In his prepared statement, he said: "We assess Iran is keeping open the option to develop nuclear weapons, in part by developing various nuclear capabilities that better position it to produce such weapons, should it choose to do so. We do not know, however, if Iran will eventually decide to build nuclear weapons."
Clapper went on to say that Iran has developed the scientific, technical, and industrial capacity to eventually produce nuclear weapons, "making the central issue its political will to do so."
This includes the technical capability to produce enough highly enriched uranium for a weapon, "if it so chooses."
Clapper repeated these formulations numerous times before the Senate Intelligence Committee on Tuesday and again, today, in front of the House Intelligence Committee. He expressed the "hope" that sanctions "would have the effect of inducing a change in the Iranian policy towards their apparent pursuit of a nuclear capability."
The intelligence community's assessment that Iran has not yet decided to proceed with the development of a nuclear weapon was highlighted by a series of questions put to the witnesses by Sen. Olympia Snowe (R-Me.), on Tuesday.
Clapper said, in response to Snowe, that Iran is certainly moving on that path (meaning in terms of the technological capacity), but "we don't believe they've actually made the decision to go ahead with a nuclear weapon."

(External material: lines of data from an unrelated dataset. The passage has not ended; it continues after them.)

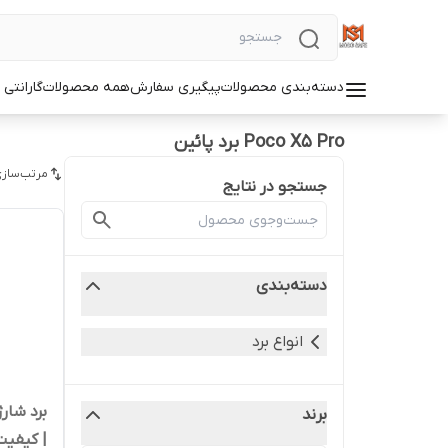
دسته‌بندی محصولات
پیگیری سفارش
همه محصولات
گارانتی
Poco X5 Pro برد پائین
مرتب‌سازی
جستجو در نتایج
دسته‌بندی
انواع برد
برند
| کیفیت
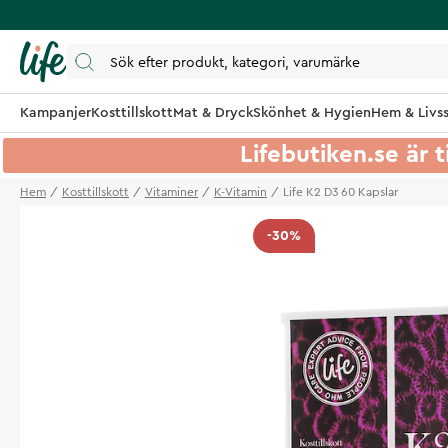
Kampanjer
Kosttillskott
Mat & Dryck
Skönhet & Hygien
Hem & Livss
Lifebutiken.se är t
Hem
Kosttillskott
Vitaminer
K-Vitamin
Life K2 D3 60 Kapslar
-30%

A clear indicator of such a decision, he said, would be the enrichment of uranium to the 90-percent level, something which the Iranians have not yet decided to do.
The House hearing today was characterized much more by belligerence than the Senate hearing on Tuesday. Several members of the House committee swung the alleged plot against the Saudi ambassador around as if it were a club. It had been mentioned in the Senate hearing but not followed up.

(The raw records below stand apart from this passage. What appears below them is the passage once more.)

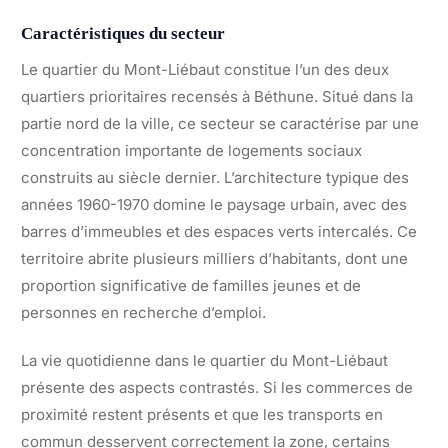
Caractéristiques du secteur
Le quartier du Mont-Liébaut constitue l’un des deux
quartiers prioritaires recensés à Béthune. Situé dans la
partie nord de la ville, ce secteur se caractérise par une
concentration importante de logements sociaux
construits au siècle dernier. L’architecture typique des
années 1960-1970 domine le paysage urbain, avec des
barres d’immeubles et des espaces verts intercalés. Ce
territoire abrite plusieurs milliers d’habitants, dont une
proportion significative de familles jeunes et de
personnes en recherche d’emploi.
La vie quotidienne dans le quartier du Mont-Liébaut
présente des aspects contrastés. Si les commerces de
proximité restent présents et que les transports en
commun desservent correctement la zone, certains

The tone was set by Rep. Mike Thompson (D-Calif.), who asked CIA Director David Petraeus what could possibly have emboldened the Iranian regime to undertake such a plot.
Petraeus said he couldn't account for the thinking behind the plot but added: "I would hope that the interruption, the disruption of this plot, and when the legal case comes out and so forth, will give pause to the Quds Force as they contemplate further such activities."
Rep. Mike Rogers (R-Mich.), the committee chairman, pursued a line of questioning not only on the Saudi plot, but more generally in an effort to portray Iran as the leading sponsor of terrorism in the world, even though Clapper's description of the global jihad threat doesn't support such a contention.
Rogers, like Sen. Dan Coats (R-Ind.) on Tuesday, indicated his belief that the Obama Administration doesn't really mean it when it says that "all options are on the table" for dealing with Iran, and the Iranians don't believe it either. Clapper disabused him of that notion when he pointed out the change in Iranian rhetoric with respect to their threats to close the Strait of Hormuz, when the US made it clear that that was unacceptable. "But I do think they -- they have respect for what [inaudible] potential capabilities are here," he said.
What was particularly noteworthy in the 31-page declassified global threat assessment document, was that no mention was made of any Iranian effort to actually "weaponize" the enriched uranium.
In the Nov. 2007 National Intelligence Estimate, it was concluded that Iran had halted all work on weaponization in 2003, and had not yet resumed that effort. An Oct. 2011 update on the 2007 NIE made no change in that estimate. In his testimony, Clapper only discussed Iran's enrichment and the fact that it has developed advanced ballistic missiles.
Today, the IAEA inspectors returned to Vienna from Iran after three days of intense discussions with Iranian officials. As soon as they arrived at the Vienna international airport, they held a press conference to report that the visit had been very productive, and that a follow-up trip to Iran would be taking place soon.